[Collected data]
--

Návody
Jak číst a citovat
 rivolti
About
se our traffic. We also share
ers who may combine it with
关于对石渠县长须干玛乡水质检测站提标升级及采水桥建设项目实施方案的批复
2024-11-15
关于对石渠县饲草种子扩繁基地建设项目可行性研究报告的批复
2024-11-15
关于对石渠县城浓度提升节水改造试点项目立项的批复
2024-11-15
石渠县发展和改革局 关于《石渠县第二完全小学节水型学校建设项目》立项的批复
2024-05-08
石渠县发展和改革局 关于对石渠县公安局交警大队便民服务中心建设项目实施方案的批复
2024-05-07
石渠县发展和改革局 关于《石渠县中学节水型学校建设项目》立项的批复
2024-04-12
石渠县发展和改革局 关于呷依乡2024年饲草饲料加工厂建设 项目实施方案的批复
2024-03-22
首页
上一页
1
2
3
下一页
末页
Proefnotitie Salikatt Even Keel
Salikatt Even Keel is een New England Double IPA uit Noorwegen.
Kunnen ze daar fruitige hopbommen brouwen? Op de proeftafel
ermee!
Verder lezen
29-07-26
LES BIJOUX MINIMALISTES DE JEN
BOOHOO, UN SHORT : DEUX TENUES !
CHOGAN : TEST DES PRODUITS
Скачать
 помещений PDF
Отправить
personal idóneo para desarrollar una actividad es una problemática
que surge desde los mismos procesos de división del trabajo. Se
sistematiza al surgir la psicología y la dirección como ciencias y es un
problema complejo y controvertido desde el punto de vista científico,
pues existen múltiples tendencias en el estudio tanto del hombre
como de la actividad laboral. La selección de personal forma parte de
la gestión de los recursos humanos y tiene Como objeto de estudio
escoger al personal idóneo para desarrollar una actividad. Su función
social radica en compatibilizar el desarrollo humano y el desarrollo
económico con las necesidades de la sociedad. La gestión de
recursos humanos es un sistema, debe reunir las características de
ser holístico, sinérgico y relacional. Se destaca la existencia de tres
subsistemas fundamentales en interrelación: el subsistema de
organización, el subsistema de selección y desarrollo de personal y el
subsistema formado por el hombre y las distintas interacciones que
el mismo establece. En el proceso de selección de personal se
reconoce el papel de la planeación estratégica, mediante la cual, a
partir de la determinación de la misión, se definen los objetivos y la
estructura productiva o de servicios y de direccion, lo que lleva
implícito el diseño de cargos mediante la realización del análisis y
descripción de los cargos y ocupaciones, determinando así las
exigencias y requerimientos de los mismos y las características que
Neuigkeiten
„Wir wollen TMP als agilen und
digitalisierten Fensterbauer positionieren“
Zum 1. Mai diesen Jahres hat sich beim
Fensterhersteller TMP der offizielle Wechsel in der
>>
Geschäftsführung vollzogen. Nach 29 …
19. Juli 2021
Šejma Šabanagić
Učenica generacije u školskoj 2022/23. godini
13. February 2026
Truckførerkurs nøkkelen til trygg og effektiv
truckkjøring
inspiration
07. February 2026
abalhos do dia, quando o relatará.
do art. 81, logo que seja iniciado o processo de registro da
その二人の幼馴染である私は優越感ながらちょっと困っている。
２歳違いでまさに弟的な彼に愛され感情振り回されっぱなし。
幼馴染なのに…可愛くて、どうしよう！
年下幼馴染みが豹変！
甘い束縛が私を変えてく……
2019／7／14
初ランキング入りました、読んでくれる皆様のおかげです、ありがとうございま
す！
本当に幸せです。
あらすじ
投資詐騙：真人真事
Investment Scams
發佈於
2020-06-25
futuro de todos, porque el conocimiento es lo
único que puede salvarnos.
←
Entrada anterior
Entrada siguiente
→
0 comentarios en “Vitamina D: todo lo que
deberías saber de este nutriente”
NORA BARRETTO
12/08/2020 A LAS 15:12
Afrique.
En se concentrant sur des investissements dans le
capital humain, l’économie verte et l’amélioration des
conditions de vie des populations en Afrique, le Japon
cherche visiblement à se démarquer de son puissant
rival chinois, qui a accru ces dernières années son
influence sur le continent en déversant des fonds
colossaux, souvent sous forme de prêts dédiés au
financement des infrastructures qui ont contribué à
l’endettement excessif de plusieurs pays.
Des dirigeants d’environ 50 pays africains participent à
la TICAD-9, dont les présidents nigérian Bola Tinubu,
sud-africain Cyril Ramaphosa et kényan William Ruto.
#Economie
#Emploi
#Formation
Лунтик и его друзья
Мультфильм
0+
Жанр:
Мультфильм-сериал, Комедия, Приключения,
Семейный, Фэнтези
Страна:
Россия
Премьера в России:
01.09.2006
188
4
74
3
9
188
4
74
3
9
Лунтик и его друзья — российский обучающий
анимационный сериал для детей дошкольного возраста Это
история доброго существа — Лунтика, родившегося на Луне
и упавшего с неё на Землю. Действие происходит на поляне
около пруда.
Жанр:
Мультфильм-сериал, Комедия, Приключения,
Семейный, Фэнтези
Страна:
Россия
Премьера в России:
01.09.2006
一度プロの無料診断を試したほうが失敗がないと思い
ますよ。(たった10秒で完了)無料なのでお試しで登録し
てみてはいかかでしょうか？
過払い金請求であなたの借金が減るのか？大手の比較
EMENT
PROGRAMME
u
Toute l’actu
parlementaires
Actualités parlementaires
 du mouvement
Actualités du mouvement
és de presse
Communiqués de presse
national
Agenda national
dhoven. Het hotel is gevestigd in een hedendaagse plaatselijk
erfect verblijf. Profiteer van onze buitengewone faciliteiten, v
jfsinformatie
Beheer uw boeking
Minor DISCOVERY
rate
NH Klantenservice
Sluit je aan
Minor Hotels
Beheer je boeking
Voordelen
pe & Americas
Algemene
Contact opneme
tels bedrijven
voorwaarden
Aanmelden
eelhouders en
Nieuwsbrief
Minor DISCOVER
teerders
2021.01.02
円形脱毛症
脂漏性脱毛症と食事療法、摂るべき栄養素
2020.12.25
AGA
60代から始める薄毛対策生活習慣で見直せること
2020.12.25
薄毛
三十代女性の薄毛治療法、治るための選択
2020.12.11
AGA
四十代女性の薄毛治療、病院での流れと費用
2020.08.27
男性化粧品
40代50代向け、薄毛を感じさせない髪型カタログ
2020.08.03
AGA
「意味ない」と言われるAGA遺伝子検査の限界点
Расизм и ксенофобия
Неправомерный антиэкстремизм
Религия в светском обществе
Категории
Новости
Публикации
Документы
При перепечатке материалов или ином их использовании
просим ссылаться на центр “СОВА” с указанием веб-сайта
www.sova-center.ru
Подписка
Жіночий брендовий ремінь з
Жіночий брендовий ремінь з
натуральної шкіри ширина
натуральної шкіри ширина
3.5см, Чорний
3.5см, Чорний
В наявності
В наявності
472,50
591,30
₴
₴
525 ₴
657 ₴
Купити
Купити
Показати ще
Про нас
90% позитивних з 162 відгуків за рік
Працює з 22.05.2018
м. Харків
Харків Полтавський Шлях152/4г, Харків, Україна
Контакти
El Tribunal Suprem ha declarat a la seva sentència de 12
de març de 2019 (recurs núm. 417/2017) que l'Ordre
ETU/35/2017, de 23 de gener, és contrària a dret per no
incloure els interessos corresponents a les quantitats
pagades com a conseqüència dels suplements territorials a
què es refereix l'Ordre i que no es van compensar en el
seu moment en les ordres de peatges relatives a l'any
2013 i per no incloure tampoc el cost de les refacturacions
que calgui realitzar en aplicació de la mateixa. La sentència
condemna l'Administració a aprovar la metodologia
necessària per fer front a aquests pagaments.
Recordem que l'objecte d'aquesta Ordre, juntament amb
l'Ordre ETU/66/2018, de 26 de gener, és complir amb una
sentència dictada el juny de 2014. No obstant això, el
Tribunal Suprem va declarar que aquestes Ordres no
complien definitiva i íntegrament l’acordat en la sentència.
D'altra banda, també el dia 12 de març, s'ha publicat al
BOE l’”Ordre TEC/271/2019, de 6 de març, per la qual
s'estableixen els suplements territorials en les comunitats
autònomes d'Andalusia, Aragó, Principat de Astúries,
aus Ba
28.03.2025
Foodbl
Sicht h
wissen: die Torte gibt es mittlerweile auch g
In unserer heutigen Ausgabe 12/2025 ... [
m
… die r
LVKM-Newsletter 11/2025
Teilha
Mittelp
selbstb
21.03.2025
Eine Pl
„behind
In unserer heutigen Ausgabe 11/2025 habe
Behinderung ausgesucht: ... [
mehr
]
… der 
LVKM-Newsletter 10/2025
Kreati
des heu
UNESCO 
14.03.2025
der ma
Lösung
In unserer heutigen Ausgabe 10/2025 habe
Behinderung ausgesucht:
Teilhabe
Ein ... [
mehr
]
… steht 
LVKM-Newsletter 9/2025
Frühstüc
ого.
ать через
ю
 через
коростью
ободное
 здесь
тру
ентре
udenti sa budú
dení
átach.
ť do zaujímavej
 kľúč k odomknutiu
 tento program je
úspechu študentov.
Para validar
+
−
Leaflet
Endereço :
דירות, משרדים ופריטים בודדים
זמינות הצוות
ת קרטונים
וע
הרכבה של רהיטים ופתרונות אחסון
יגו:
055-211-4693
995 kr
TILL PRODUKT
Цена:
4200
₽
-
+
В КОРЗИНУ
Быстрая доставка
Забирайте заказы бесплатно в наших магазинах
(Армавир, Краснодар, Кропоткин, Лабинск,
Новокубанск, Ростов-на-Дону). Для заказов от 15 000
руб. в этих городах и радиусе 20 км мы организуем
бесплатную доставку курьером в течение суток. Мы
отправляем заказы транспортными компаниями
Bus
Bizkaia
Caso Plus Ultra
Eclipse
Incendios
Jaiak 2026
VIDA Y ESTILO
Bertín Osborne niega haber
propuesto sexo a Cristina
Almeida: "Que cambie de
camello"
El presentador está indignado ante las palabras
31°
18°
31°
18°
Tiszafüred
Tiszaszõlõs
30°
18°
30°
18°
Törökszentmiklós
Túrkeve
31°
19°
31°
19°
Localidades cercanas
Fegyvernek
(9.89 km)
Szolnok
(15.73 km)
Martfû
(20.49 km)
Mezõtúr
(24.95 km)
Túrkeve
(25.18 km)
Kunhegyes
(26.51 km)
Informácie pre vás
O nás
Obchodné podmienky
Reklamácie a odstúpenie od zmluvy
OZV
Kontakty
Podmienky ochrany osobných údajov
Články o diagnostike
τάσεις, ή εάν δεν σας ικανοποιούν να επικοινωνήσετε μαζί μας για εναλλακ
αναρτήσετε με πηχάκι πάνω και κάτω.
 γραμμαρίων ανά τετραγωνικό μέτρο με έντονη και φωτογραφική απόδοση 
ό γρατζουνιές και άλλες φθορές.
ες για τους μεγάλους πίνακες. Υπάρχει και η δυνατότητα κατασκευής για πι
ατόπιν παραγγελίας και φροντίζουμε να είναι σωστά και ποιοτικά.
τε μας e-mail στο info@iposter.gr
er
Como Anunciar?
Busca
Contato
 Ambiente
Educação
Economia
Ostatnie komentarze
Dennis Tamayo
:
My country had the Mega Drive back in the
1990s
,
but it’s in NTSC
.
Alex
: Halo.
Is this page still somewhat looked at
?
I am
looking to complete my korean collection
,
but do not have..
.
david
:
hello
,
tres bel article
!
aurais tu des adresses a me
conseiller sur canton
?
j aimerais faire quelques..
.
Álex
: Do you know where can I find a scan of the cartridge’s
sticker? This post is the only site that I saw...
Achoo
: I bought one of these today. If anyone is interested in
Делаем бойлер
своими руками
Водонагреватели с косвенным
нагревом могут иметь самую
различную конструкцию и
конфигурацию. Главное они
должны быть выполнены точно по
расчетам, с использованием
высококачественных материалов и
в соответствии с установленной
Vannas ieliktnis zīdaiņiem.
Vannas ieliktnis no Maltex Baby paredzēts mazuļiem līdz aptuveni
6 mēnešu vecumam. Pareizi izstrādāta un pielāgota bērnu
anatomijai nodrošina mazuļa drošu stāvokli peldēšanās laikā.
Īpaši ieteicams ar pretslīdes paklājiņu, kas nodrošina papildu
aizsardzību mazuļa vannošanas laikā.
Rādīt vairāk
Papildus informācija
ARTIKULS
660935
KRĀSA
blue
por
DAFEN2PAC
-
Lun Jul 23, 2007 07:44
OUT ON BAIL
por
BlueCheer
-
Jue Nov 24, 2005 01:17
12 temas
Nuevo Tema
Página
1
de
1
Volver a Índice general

--

Problem description: The expected output is one number, the tally of lines above containing "tres".

Answer to this exercise: 2